Zariana Syndrome Jabatan
BUKAN main gayanya Zariana, perempuan berlagak di kampung Dukuh itu. Dahulu dia hanya bawahan biasa, datang untuk manggut-manggut, kadangkala bermuka dua atas perkara apa saja, betul-betul luar biasa. Sekarang dia sudah berbangga, perempuan 40 tahun itu, diangkat menjadi ketua di desa itu. Bukan kepalang pongahnya, tak dapat sedikit orang berjumpa, harus menyapa dengan sebutan buk ketua, kalau tidak kena ceramah, dan dicap sebagai masyarakat yang tak tahu menghargai tokoh di kampung itu. Sudah kembang kempis hidung Zariana sekarang, saat menghardik salah satu anggotanya yang lupa menyapa dengan sebutan buk ketua, seketika garang amarahnya. Padahal hanya perihal sepele tapi tingkah Zariana, sudah seperti terhina saja, betul-betul lucu. Jangan main-main dengannya, jika dia terusik, maka tuduhan tak beralasan dia lontarkan, entah benar, entah tidak, yang jelas rasa sakit hatinya hilang dulu. Kalau orang-orang melihatnya sebagai syndrome jabatan, maklum belum konon-konon dia dapat jabatan demikian.

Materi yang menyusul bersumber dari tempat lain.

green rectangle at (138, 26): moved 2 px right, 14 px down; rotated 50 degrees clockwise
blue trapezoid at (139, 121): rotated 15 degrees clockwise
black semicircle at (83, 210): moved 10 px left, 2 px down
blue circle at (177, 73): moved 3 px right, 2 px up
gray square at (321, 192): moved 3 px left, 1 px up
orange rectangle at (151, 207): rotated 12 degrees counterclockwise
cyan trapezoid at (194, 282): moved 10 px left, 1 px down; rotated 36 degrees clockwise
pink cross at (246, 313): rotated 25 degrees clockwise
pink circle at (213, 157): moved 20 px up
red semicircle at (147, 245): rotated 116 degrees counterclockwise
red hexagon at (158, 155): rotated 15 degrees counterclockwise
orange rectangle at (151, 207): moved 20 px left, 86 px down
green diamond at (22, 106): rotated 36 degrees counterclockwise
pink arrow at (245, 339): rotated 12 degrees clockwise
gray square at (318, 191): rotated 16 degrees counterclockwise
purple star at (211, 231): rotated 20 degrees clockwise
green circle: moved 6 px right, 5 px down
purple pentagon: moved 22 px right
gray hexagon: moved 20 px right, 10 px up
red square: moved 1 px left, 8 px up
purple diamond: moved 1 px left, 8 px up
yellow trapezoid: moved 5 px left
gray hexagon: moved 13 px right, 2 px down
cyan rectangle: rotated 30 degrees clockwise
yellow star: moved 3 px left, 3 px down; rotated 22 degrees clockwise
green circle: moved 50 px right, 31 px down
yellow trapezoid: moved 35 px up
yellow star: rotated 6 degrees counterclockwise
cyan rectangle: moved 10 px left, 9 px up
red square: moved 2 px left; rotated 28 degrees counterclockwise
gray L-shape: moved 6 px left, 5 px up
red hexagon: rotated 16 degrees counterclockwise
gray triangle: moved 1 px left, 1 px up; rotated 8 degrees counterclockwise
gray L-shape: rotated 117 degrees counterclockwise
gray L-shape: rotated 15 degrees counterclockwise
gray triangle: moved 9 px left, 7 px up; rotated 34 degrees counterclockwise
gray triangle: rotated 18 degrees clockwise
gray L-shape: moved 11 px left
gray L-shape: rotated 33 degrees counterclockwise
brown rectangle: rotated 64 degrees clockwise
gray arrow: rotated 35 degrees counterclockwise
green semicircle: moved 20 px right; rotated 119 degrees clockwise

Zariana tinggal di kampung Duku,
kampung yang sangat jauh dari perkotaan, kalau ingin ke sana mesti ada kendaraan
pribadi, sebab daerah itu hanya memiliki jalan setapak yang lumayan luas, tapi tidak
beraspal, kenapa demikian, karena tanahnya lunak, jadi jalan itu disemen
saja yang tebal sudah cukup untuk warga berlalu lalang.
Perkampungan ini sangat dingin,
udaranya sejuk, tumbuhan yang hijau-hijau mudah bertumbuh saking suburnya tanah
tersebut, maka mayoritas penduduk di sana adalah bertani. Penghasilan warga itu
per-musim, jika musim panen datang maka berpestalah para penduduk, tapi jika
masih dalam tahap menanam, mereka ikut koperasi yang digunakan untuk
modal awal dalam bertani, nanti kalau panen sudah menjadi, baru dihitung
berapa jumlah hasil panen, berapa pinjaman dan berapa untung yang didapat.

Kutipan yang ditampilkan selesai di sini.